Sima Qian was the son of court astrologer (太史令) Sima Tan, who was a descendant of Qin general Sima Cuo (司馬錯), the commander of Qin army in the state's conquest of Ba and Shu.

Before his castration, Sima Qian was recorded to have two sons and a daughter. While little is recorded of his sons, his daughter later married Yang Chang (楊敞) of the Yang clan of Hongnong, and had sons Yang Zhong (楊忠) and Yang Yun (楊惲; died c. February 55 BC) It was Yang Yun who hid his grandfather's great work, and decided to release it during the reign of Emperor Xuan.

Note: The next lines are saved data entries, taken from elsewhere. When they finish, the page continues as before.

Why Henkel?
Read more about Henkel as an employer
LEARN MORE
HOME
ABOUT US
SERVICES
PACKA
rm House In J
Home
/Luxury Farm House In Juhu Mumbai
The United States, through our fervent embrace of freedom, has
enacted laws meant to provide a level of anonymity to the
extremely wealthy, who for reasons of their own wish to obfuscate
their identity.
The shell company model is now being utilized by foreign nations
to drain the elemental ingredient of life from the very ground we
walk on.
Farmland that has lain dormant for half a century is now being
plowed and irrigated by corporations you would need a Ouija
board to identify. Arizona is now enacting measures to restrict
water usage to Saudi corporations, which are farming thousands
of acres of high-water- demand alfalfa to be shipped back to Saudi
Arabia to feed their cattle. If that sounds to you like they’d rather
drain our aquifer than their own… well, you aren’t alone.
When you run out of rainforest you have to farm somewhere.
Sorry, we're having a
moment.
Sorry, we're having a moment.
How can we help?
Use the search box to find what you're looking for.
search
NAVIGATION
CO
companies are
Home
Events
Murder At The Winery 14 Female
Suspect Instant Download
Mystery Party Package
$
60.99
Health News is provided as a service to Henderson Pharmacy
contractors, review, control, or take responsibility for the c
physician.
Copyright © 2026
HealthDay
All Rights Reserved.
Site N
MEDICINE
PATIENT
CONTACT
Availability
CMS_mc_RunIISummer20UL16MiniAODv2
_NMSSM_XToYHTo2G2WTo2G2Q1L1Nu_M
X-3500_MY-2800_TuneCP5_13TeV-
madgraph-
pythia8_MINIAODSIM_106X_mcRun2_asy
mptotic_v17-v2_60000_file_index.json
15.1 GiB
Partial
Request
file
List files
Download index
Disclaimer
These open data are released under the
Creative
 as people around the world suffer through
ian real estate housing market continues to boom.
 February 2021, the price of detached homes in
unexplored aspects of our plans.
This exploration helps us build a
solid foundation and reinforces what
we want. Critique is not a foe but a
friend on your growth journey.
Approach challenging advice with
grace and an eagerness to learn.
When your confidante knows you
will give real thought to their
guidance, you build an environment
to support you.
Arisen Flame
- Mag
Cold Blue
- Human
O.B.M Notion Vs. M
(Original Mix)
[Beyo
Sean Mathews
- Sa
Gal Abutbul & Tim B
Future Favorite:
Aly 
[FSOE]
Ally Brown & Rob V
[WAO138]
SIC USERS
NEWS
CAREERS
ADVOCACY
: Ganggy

=== Unsubstantiated descendants ===
According to local legend, Sima Qian had two sons, the older named Sima Lin (司馬臨) and younger named Sima Guan (司馬觀), who fled the capital to Xu Village (徐村) in what is now Shanxi province during the Li Ling affair, for fear of falling victim to familial extermination. They changed their surnames to Tong (同 = 丨+ 司) and Féng (馮 = 仌 + 馬), respectively, to hide their origins while continuing to secretly offer sacrifices to the Sima ancestors. To this day, people living in the village with surnames Feng and Tong are forbidden from intermarrying on the grounds that the relationship would be incestuous.

According to the Book of Han, Wang Mang sent an expedition to search for and ennoble a male-line descent of Sima Qian as 史通子 ("Viscount of Historical Mastery"), although it was not recorded who received this title of nobility. A Qing dynasty stele Records of the Renovation of the Temple of the Grand Historian (重修太史廟記) erected in the nearby county seat Han City (韓城) claims that the title was given to the grandson of Sima Lin.